In closing, it is perhaps appropriate to discuss the import of the result.
>From a mathematical perspective, equivalences between types of
representation provide useful tools. Some results are easier to discover or prove using one type of representation; some are easier to discover or prove using the other. The equivalence allows one to use either type of

representation interchangeably. Judging from the literature, the linguist’s attitude tends to be rather different. . If one shows that two representations are equivalent in some respect, the immediate response is to seek other arguments for why one or the other representation is right

[Several paragraphs of commentary on possible reasons for this attitude, followed by:]

If the result reported here is of linguistic interest, it is because some constraints on syntactic structures are most easily established using projection-dependency trees, and others are most easily established using characteristic trees. The result does not mean that phrase-structure trees are right and dependency trees are wrong. Indeed, if one is a true

description of a sentence, the other is ipso facto true; though they may be differentially useful in different contexts.

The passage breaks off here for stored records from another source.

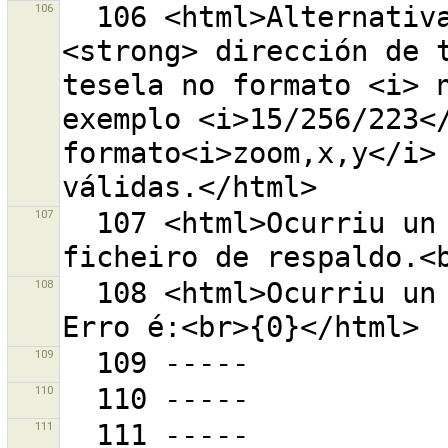
106
  106 <html>Alternativamente pode introducir unha 
<strong> dirección de t
tesela no formato <i> n
exemplo <i>15/256/223</
formato<i>zoom,x,y</i> 
107
  107 <html>Ocurriu un erro mentres se recuperaba un 
108
  108 <html>Ocurriu un erro mentres se gardaba.<br>O 
109
110
111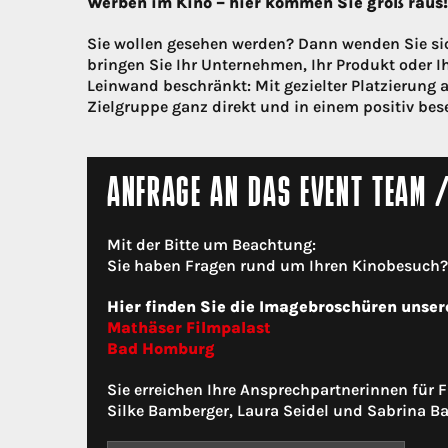
Werben im Kino – hier kommen Sie groß raus!
Sie wollen gesehen werden? Dann wenden Sie si
bringen Sie Ihr Unternehmen, Ihr Produkt oder Ih
Leinwand beschränkt: Mit gezielter Platzierung a
Zielgruppe ganz direkt und in einem positiv bes
ANFRAGE AN DAS EVENT TEAM 
Mit der Bitte um Beachtung:
Sie haben Fragen rund um Ihren Kinobesuch? N
Hier finden Sie die Imagebroschüren unser
Mathäser Filmpalast
Bad Homburg
Sie erreichen Ihre Ansprechpartnerinnen für
Silke Bamberger, Laura Seidel und Sabrina Ba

On 14 May 2016 at 09:03, Koos Wilt <kooswilt at gmail.com> wrote:

> Rodolfo raises interesting questions. But to some extent we are all
> prisoners of the prevailing fashion,and the prevailing fashion features
> dependency parsing. It may console him and other to know some claim
> dependency notation is merely a notational variant of context-free grammars
> + tree bank stuff. As for the empty categories. Traditional grammar teaches
> language students about 'infinitival complements'. In *John wants to go
> home* there is no PRO. But there are alternative ways to express *John*
> is in many ways like a subject of the infinitival clause. (The projection
> principle in GB). If you want to do a project in 2016 you are stuck with
> dependency parsers. And yes, things like object or subject are semantic.
> But I don't see a problem with that. A principle that applies to NLP is: be
> pragmatic.
> 2016-05-14 9:58 GMT+02:00 Rodolfo Delmonte <delmont at unive.it>:
>> I don’t find dependency parsing useful at all seen its inherent
>> shortcomings in relation with the problem of using its representation to
>> produce a semantic interpretation that is coherent and complete. This is
>> first of all due to the decision to leave out empty categories, which makes
>> it suitable for languages like English, but a lot less suitable for
>> languages like Chinese or Italian and other Romance languages.
>> However, there’s a number of other shortcomings you are certainly aware
>> of that have to do with treatment of relative and interrogative pronouns.
>> Here below the snapshot of the parse of a sentence containing a pied-piping
>> structure which is heavily wrong in many ways as performed by MATE, the
>> best dependency parser in the survey just posted in this thread.
>> I include also the parser of corresponding non embedded sentence to show
>> where dependencies should be, semantically speaking.
>> Rodolfo
>> --
>> Rodolfo Delmonte Ph.D.
>> Associate Professor of Computational Linguistics
>> Director of Laboratory of Computational Linguistics
>> Department of Linguistic Studies
>> Ca' Bembo - Dorsoduro 1075
>> 30123 VENEZIA (Italy)
>> website: http//project.cgm.unive.it
>> On 14 May 2016, at 04:16, Koos Wilt <kooswilt at gmail.com> wrote:
>> I atempted to post the bibliography twice, but it bounced because of size
>> and is awaiting moderation. Please advise.
>> 2016-05-13 20:13 GMT+02:00 Bob Berwick <berwick at csail.mit.edu>:
>>> would be useful for the list and the community. please do.
>>> On May 13, 2016, at 1:51 PM, Koos Wilt <kooswilt at gmail.com> wrote:
>>> I wrote an overview of the performance of parsers about 4 years ago.
>>> Would sending it somewhere (e.g. to Mr Brew) be helpful to anyone? It's on
>>> my other laptop so I have to dig for it.